WORK INSTRUCTION: Whenever "tabs" appears in a line, please copy that line from the data.

PROVIDED INFORMATION Start Marker

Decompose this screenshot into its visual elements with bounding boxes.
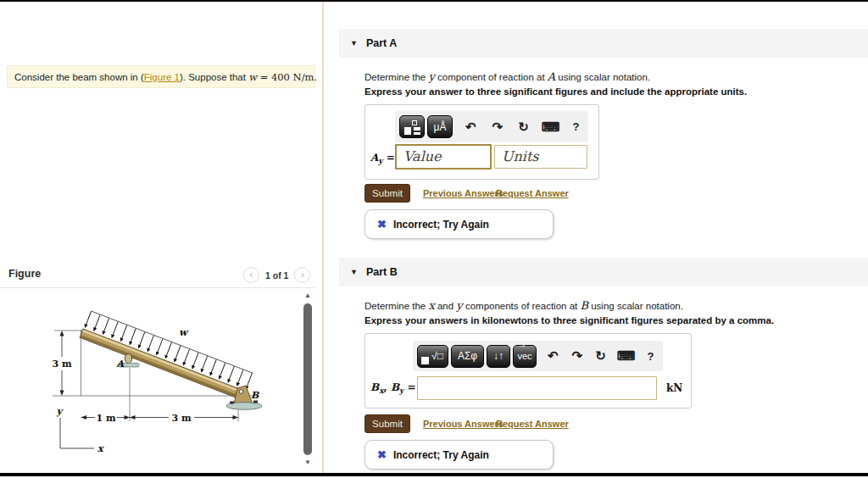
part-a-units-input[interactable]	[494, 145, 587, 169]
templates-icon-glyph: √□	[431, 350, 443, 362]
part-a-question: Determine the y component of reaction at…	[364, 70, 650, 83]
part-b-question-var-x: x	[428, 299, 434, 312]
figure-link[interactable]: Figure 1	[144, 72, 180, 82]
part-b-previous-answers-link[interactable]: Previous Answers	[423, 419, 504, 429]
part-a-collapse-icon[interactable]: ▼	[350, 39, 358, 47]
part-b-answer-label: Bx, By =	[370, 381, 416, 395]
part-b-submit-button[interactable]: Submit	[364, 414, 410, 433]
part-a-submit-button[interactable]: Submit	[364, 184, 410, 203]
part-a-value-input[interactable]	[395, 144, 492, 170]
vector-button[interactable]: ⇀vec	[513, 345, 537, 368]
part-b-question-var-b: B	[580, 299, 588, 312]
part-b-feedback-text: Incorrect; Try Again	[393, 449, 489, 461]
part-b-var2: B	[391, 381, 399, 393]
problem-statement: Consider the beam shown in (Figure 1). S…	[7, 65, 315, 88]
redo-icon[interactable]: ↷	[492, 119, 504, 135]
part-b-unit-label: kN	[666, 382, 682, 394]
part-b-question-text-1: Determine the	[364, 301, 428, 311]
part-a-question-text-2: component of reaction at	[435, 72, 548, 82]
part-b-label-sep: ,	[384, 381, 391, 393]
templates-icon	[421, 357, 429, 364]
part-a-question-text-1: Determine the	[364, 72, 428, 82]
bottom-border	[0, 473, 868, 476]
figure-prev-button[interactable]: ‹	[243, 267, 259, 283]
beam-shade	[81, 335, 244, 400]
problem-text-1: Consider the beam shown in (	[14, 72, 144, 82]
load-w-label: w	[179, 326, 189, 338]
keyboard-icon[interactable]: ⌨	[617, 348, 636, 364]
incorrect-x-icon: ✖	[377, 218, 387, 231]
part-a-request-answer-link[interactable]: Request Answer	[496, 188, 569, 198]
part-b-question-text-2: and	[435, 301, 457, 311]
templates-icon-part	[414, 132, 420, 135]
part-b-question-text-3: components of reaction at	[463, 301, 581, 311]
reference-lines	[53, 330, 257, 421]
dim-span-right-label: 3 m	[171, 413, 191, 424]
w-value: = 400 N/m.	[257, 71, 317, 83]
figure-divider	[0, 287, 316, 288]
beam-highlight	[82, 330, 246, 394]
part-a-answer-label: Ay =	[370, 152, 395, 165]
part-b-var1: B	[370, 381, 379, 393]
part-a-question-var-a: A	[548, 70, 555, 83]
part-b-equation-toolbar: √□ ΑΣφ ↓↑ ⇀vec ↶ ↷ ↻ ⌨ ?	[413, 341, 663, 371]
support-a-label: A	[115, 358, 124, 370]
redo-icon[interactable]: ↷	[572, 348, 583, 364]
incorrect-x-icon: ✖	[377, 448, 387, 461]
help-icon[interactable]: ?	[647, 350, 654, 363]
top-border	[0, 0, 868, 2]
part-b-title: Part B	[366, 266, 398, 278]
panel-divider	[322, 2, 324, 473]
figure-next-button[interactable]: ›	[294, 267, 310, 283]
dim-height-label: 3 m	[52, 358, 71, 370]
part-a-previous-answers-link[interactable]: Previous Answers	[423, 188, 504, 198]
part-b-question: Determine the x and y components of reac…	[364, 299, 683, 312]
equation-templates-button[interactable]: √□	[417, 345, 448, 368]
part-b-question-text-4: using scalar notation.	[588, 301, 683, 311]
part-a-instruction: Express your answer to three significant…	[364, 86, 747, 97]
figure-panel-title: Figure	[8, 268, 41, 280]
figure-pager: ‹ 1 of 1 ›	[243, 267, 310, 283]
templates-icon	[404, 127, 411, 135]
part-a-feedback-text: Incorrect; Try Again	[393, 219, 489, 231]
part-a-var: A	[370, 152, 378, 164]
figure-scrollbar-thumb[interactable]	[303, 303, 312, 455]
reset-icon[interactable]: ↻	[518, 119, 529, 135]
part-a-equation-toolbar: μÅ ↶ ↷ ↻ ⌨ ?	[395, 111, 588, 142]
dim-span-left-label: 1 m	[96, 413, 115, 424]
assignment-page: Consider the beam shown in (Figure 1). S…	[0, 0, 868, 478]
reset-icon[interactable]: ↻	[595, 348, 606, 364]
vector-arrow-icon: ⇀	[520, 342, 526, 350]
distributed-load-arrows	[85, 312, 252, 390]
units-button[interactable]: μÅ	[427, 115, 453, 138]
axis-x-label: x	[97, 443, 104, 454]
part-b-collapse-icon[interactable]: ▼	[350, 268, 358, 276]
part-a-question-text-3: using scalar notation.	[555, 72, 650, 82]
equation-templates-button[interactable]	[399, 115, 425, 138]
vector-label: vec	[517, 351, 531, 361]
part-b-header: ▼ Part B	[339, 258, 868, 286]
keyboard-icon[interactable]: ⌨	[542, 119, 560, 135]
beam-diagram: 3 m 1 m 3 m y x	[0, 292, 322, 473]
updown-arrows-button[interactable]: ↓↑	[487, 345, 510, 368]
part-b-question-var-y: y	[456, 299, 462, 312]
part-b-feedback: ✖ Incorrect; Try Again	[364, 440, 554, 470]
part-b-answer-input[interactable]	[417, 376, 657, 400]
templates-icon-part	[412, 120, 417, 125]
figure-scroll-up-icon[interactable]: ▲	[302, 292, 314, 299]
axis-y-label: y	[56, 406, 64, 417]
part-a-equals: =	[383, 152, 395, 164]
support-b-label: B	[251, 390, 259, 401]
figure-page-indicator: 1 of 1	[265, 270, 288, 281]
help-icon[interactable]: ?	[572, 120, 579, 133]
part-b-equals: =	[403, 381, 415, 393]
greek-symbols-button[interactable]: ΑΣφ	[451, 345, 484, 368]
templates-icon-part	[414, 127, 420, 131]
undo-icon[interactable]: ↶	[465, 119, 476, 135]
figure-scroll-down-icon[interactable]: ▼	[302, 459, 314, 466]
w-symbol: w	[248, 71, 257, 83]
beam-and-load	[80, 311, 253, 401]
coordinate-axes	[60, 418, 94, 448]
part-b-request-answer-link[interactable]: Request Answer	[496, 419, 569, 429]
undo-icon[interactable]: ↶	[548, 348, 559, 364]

PROVIDED INFORMATION End Marker
PROVIDED INFORMATION Start Marker

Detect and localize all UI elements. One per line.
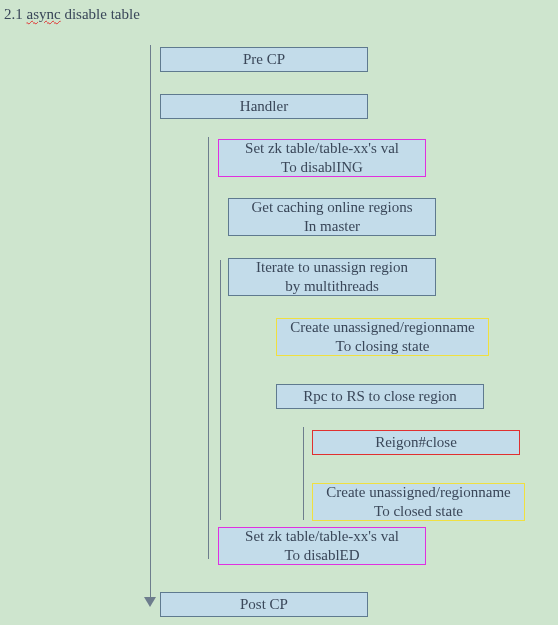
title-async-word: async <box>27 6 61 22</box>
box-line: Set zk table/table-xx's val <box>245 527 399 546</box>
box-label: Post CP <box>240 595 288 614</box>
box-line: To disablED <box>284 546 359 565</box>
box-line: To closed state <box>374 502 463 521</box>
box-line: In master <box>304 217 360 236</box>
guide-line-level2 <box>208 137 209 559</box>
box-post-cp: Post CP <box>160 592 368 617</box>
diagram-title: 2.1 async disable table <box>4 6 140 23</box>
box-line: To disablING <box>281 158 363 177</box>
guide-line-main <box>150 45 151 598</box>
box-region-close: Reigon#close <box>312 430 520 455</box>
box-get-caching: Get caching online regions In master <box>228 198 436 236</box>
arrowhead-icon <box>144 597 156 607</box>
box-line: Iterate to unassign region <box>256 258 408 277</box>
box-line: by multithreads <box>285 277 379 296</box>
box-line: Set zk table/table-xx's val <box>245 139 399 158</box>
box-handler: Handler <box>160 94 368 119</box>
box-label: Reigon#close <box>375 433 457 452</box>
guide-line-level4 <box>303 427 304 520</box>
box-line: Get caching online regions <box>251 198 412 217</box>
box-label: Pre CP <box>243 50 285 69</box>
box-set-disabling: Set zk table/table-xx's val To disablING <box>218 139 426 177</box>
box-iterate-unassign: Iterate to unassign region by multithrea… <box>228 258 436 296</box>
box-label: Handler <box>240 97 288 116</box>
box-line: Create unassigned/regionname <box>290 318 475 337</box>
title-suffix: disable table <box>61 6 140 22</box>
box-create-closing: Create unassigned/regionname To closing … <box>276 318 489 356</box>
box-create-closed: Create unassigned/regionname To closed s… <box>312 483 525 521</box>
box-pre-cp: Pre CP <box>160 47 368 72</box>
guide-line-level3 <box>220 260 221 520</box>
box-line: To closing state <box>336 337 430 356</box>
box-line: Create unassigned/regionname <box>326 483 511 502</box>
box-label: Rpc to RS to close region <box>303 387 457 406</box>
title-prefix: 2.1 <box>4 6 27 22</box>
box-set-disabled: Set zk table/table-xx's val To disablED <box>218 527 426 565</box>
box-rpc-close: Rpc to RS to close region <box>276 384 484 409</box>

PROVIDED INFORMATION End Marker
PROVIDED INFORMATION Start Marker

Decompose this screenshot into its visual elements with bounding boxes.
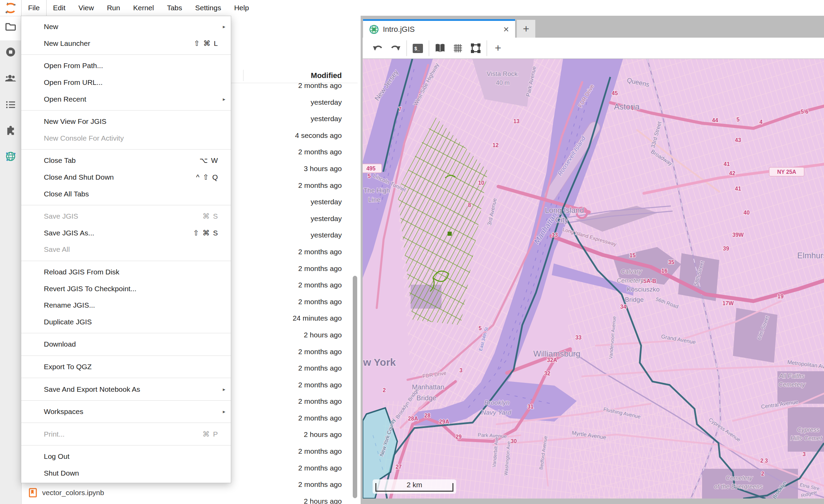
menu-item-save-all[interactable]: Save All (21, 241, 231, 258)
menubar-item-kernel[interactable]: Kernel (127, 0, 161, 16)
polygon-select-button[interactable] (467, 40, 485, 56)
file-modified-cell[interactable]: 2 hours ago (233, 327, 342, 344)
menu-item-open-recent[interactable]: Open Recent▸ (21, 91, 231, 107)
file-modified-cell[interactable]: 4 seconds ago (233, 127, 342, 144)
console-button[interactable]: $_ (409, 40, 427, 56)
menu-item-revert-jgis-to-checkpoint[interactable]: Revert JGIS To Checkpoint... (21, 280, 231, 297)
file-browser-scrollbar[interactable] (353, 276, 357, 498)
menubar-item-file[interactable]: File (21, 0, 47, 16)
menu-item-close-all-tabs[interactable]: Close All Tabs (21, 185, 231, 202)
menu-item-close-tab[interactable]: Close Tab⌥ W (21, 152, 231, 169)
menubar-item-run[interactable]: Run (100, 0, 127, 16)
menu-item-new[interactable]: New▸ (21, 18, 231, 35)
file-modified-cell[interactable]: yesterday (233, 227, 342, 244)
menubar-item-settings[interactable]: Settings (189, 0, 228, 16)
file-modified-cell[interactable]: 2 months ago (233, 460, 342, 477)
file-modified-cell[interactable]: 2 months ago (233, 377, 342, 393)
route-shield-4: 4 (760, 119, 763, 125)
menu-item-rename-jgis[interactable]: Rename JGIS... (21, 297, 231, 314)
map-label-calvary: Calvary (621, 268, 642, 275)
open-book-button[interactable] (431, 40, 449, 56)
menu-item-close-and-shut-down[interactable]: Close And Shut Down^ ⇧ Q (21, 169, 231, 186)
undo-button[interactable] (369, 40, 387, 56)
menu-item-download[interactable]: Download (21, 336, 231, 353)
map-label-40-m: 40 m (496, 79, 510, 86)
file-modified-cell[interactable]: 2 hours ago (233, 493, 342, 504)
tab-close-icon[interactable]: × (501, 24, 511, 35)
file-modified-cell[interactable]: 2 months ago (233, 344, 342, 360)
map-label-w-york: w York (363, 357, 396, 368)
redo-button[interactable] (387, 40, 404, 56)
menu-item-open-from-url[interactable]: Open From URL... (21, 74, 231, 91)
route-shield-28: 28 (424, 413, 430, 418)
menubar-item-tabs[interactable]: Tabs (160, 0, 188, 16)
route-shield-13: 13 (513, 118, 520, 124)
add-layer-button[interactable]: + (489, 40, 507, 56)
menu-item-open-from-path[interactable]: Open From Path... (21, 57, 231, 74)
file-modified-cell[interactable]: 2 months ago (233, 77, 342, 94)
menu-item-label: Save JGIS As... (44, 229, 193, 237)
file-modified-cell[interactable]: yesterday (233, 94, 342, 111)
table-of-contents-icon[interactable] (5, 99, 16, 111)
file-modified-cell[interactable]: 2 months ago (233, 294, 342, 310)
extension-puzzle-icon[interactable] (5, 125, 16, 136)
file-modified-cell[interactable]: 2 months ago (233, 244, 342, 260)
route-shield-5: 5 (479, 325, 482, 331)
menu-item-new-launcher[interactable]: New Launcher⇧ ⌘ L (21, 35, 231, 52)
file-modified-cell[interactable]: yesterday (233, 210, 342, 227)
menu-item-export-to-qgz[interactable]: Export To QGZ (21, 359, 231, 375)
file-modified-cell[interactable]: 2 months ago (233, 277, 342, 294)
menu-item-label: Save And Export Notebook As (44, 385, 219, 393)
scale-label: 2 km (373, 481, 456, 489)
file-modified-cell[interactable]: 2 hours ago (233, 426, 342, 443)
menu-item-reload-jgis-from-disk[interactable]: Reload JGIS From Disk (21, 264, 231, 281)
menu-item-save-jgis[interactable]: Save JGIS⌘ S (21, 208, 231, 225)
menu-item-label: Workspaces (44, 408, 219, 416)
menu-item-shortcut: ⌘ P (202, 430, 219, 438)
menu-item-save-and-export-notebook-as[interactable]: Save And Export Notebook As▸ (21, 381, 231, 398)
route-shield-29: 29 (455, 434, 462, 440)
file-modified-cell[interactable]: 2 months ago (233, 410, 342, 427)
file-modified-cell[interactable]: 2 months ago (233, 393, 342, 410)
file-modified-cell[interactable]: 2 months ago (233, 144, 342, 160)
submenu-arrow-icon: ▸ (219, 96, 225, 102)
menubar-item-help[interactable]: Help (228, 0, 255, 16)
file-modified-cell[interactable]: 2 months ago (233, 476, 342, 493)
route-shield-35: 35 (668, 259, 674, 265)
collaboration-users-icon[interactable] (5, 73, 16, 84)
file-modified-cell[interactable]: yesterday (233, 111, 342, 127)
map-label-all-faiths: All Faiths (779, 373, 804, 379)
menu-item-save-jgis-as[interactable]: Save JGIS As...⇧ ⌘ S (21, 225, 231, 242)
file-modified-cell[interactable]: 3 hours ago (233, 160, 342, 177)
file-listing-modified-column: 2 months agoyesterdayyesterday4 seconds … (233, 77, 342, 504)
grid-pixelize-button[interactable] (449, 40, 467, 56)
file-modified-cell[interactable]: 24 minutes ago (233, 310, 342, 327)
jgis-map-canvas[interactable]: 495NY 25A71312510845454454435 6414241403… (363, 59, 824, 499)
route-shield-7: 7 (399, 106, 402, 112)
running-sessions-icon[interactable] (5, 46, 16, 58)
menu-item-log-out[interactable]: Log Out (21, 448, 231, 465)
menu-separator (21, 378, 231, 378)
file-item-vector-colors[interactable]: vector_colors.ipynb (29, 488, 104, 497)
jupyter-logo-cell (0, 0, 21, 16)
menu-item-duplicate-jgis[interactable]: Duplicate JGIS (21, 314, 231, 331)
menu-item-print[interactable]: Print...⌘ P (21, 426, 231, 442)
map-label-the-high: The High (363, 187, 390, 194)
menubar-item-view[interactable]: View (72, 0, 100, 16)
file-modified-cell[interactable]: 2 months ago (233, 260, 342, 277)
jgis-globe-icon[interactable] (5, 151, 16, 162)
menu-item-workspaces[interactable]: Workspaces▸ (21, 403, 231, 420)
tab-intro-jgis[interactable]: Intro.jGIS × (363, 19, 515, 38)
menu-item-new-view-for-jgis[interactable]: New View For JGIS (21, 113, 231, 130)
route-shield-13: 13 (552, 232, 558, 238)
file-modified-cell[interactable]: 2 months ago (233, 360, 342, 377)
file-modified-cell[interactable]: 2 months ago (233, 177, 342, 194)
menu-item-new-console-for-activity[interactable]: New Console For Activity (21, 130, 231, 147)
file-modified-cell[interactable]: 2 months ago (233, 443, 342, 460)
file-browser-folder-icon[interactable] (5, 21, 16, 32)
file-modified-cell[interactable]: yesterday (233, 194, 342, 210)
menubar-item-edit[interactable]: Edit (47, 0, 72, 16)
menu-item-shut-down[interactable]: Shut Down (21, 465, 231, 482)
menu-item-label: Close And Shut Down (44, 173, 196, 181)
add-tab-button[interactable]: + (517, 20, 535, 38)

PROVIDED INFORMATION End Marker

RESULT OF THIS EXERCISE:
menu-item-close-all-tabs[interactable]: Close All Tabs (21, 185, 231, 202)
menubar-item-tabs[interactable]: Tabs (160, 0, 188, 16)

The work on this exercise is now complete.